Mom’s Last Lesson

My mom can’t talk any more. But she can still teach.

A week ago I got the call I’d been waiting on for the last year. It was time. Mom wasn’t eating and they couldn’t wake her up. It seemed that her 4 year battle was finally about finished.

So I hopped on the first flight out of Montana and made it to my Ohio home the next evening. Just like that I left my busy, messy, hectic life so I could sit and just be a daughter that waits.

My first full day here, Mom perked up. She woke up every hour or so and struggled against her heavy eyelids to have her eyes sparkle hello. For a few minutes we would have our quiet chats. Me with my updates and mom with her loving glances. Eventually she would have to give in to her stubborn eyelids and just lay there next to me.

I don’t know how much she was taking in about the world around her, but I know she was still trying to respond. Even with her eyes closed she would use her few working fingers to squeeze my hand. My morse code is rusty, but based on the effort behind each attempt I interpreted her messages to mean something like “thank you for being here with me” and “I love you very much.”

Every day since, Mom has maintained a puzzling combination of improvement and decline.  She’s more alert and at times still tries to interact with the people around her. But at the same time she’s still not eating anything. And now there are shivers of pain that were not normal before.

Is she getting better or getting worse? No one really knows.

I think Mom just likes messing with us. For all her years of being prim and proper and respecting authority, this woman deserves a few days to break the rules and prove the doctors have no idea what’s going on. At least, that’s what I like to think she’s doing.

In reality, every day we say goodbye to another aspect of Mom. 3 years ago it was her short-term memory, last year it was the ability to walk, this past winter we heard her last words, and now this week we say goodbye to swallowing and even, I think, her precious hand holding.

It’s a terrible thing to see your loved one die in pieces. Every lost ability is mourned and only prompts the reality that more severe losses are to come. We’re at the stage now where I wonder, “what more can she possible loose?” But as soon as I ask it, another new handicap is quick with the reply.

What life is left for my Mom while she waits for death?

There – in that question about the value of a languishing life – is where I’m sitting and learning by my mom’s side.

Every day, every minute, every struggling breath mom is losing more control over her life… and teaching me how to surrender to receiving.

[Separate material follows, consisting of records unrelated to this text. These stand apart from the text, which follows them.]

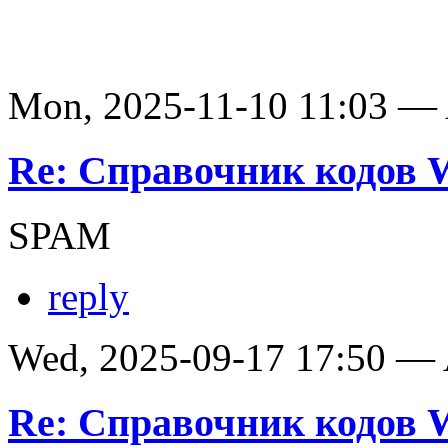
Mon, 2025-11-10 11:03 —
Re: Справочник кодов
SPAM
reply
Wed, 2025-09-17 17:50 —
Re: Справочник кодов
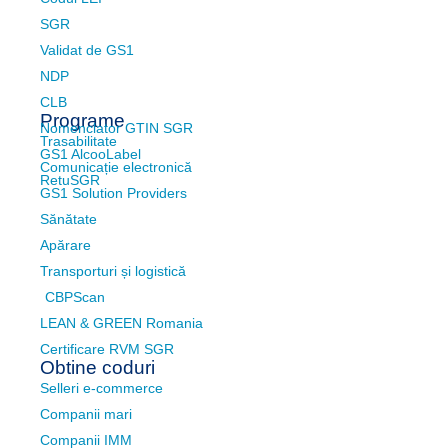
SGR
Validat de GS1
NDP
CLB
Programe
Nomenclator GTIN SGR
Trasabilitate
GS1 AlcooLabel
Comunicație electronică
RetuSGR
GS1 Solution Providers
Sănătate
Apărare
Transporturi și logistică
CBPScan
LEAN & GREEN Romania
Certificare RVM SGR
Obtine coduri
Selleri e-commerce
Companii mari
Companii IMM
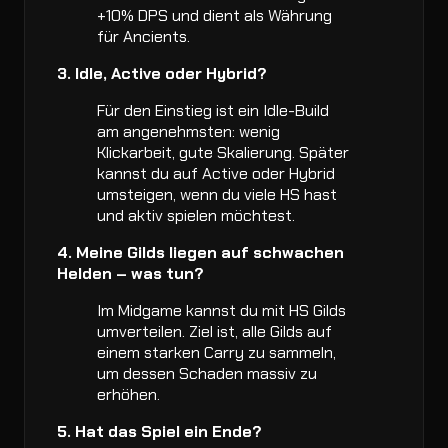
+10% DPS und dient als Währung
für Ancients.
3. Idle, Active oder Hybrid?
Für den Einstieg ist ein Idle-Build
am angenehmsten: wenig
Klickarbeit, gute Skalierung. Später
kannst du auf Active oder Hybrid
umsteigen, wenn du viele HS hast
und aktiv spielen möchtest.
4. Meine Gilds liegen auf schwachen
Helden – was tun?
Im Midgame kannst du mit HS Gilds
umverteilen. Ziel ist, alle Gilds auf
einem starken Carry zu sammeln,
um dessen Schaden massiv zu
erhöhen.
5. Hat das Spiel ein Ende?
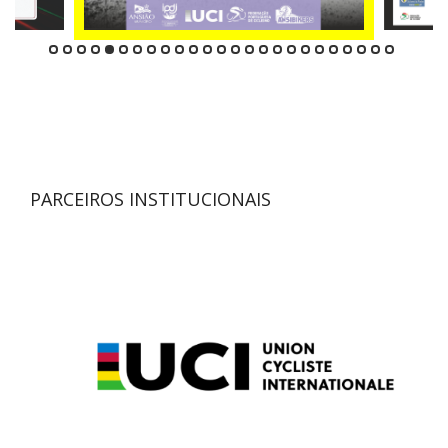
PARCEIROS INSTITUCIONAIS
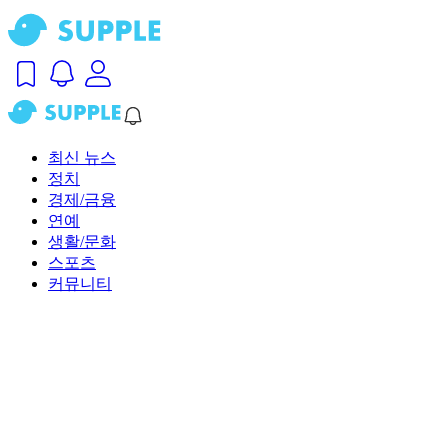
최신 뉴스
정치
경제/금융
연예
생활/문화
스포츠
커뮤니티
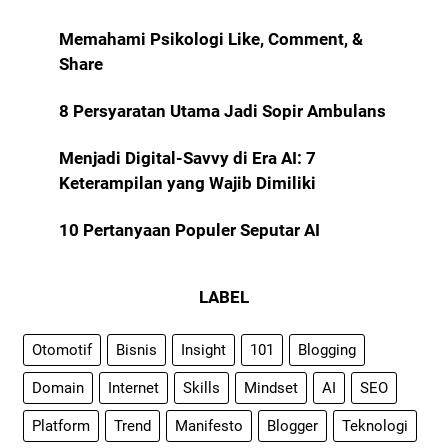
Memahami Psikologi Like, Comment, &
Share
8 Persyaratan Utama Jadi Sopir Ambulans
Menjadi Digital-Savvy di Era AI: 7
Keterampilan yang Wajib Dimiliki
10 Pertanyaan Populer Seputar AI
LABEL
Otomotif
Bisnis
Insight
101
Blogging
Domain
Internet
Skills
Mindset
AI
SEO
Platform
Trend
Manifesto
Blogger
Teknologi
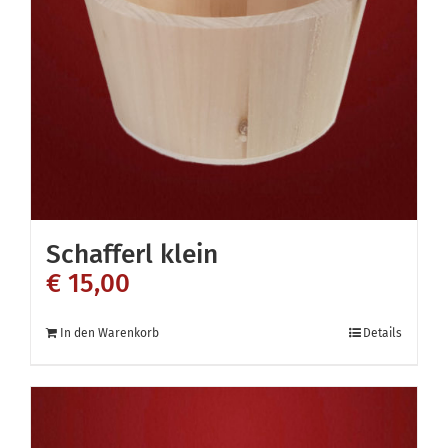
Optionen
können
auf
der
Produktseite
gewählt
werden
Schafferl klein
€
15,00
In den Warenkorb
Details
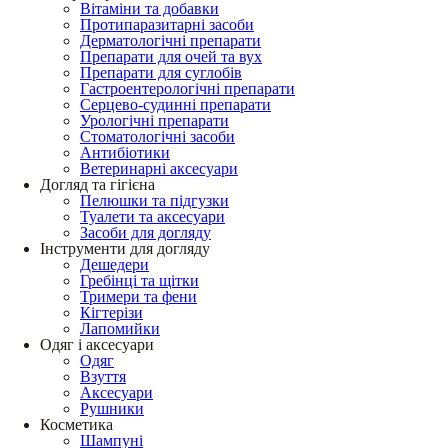
Вітаміни та добавки
Протипаразитарні засоби
Дерматологічні препарати
Препарати для очей та вух
Препарати для суглобів
Гастроентерологічні препарати
Серцево-судинні препарати
Урологічні препарати
Стоматологічні засоби
Антибіотики
Ветеринарні аксесуари
Догляд та гігієна
Пелюшки та підгузки
Туалети та аксесуари
Засоби для догляду
Інструменти для догляду
Дешедери
Гребінці та щітки
Тримери та фени
Кігтерізи
Лапомийки
Одяг і аксесуари
Одяг
Взуття
Аксесуари
Рушники
Косметика
Шампуні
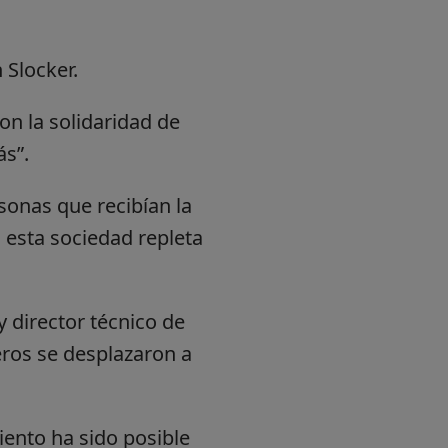
 Slocker.
n la solidaridad de
ás”.
sonas que recibían la
 esta sociedad repleta
y director técnico de
leros se desplazaron a
ento ha sido posible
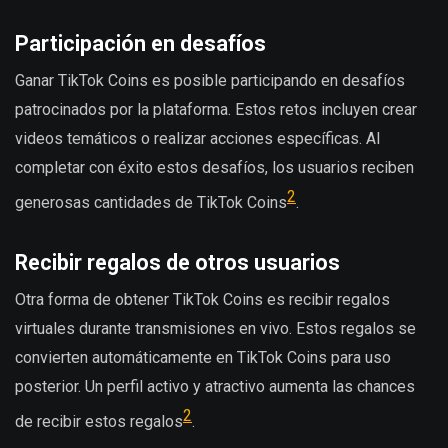
Participación en desafíos
Ganar TikTok Coins es posible participando en desafíos
patrocinados por la plataforma. Estos retos incluyen crear
videos temáticos o realizar acciones específicas. Al
completar con éxito estos desafíos, los usuarios reciben
2
generosas cantidades de TikTok Coins
.
Recibir regalos de otros usuarios
Otra forma de obtener TikTok Coins es recibir regalos
virtuales durante transmisiones en vivo. Estos regalos se
convierten automáticamente en TikTok Coins para uso
posterior. Un perfil activo y atractivo aumenta las chances
2
de recibir estos regalos
.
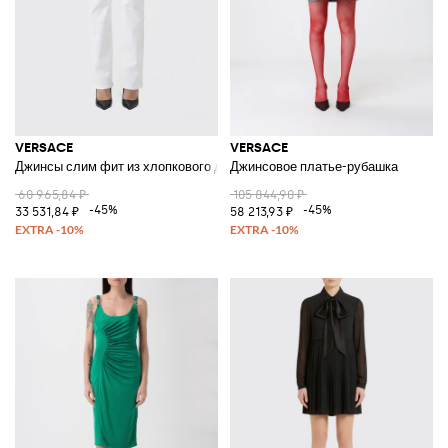
VERSACE
VERSACE
Джинсы слим фит из хлопкового денима
Джинсовое платье-рубашка
60 965,84 ₽
105 844,90 ₽
-45%
-45%
33 531,84 ₽
58 213,93 ₽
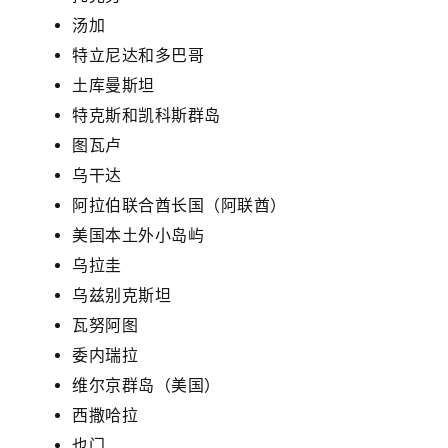
汤加
特立尼达和多巴哥
土库曼斯坦
特克斯和凯科斯群岛
图瓦卢
乌干达
阿拉伯联合酋长国（阿联酋）
美国本土外小岛屿
乌拉圭
乌兹别克斯坦
瓦努阿图
委内瑞拉
维尔京群岛（美国）
西撒哈拉
也门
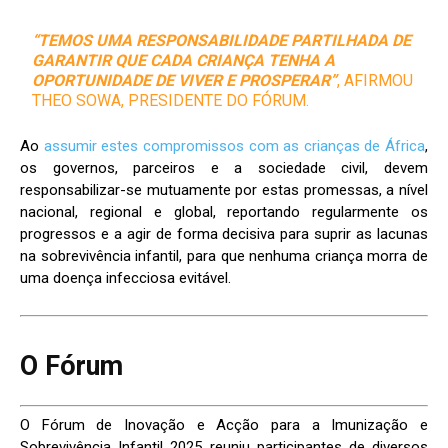
“TEMOS UMA RESPONSABILIDADE PARTILHADA DE
GARANTIR QUE CADA CRIANÇA TENHA A
OPORTUNIDADE DE VIVER E PROSPERAR”
, AFIRMOU
THEO SOWA, PRESIDENTE DO FÓRUM.
Ao
assumir estes compromissos com as crianças de África
,
os governos, parceiros e a sociedade civil, devem
responsabilizar-se mutuamente por estas promessas, a nível
nacional, regional e global, reportando regularmente os
progressos e a agir de forma decisiva para suprir as lacunas
na sobrevivência infantil, para que nenhuma criança morra de
uma doença infecciosa evitável.
O Fórum
O Fórum de Inovação e Acção para a Imunização e
Sobrevivência Infantil 2025 reuniu participantes de diversos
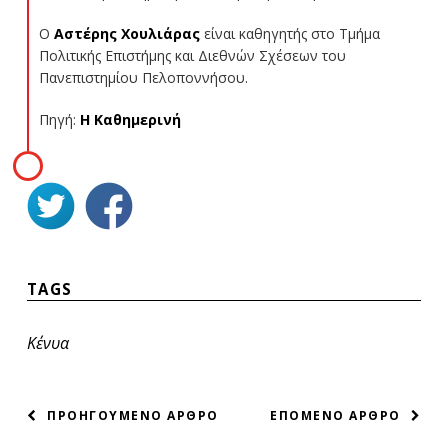
Ο
Αστέρης Χουλιάρας
είναι καθηγητής στο Τμήμα
Πολιτικής Επιστήμης και Διεθνών Σχέσεων του
Πανεπιστημίου Πελοποννήσου.
Πηγή:
Η Καθημερινή
TAGS
Κένυα
ΠΛΟΗΓΗΣΗ
ΠΡΟΗΓΟΥΜΕΝΟ ΑΡΘΡΟ
ΕΠΟΜΕΝΟ ΑΡΘΡΟ
ΑΡΘΡΩΝ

Mom was the woman you couldn’t get to slow down. If she wasn’t doing lesson plans for her students, she was cleaning the house for her family, or cooking meals for a sick friend, or planning a service project for her sunday school class. You could not get her to stop giving to others.

But today, my mom’s contributions are limited to occasional eye contact and an infrequent hand squeeze. Others bathe her, feed her, prop her up in bed. Others change her in the mornings and tuck her in at night. Others read her Bible to her and turn on music for her and choose what Netflix reruns she gets to watch.

It’s hard to see this vibrant woman trapped in a deteriorating body. Her aims in life were so noble and it’s felt like her life’s purpose – showing Christ’s love to others – has been taken too.

Or has it?

Ephesians 2:8-9

For by grace you have been saved through faith. And this is not your own doing; it is the gift of God, not a result of works, so that no one may boast.

2 Timothy 1:9

(God) who saved us and called us to a holy calling, not because of our works but because of his own purpose and grace, which he gave us in Christ Jesus before the ages began.

John 3:16

For God so loved the world, He gave His only Son, that whosoever believes in him will not perish but have everlasting life.

When I read these Bible passages I hear a whole lot of receiving. Receiving grace, receiving a holy calling, receiving salvation through God’s Son.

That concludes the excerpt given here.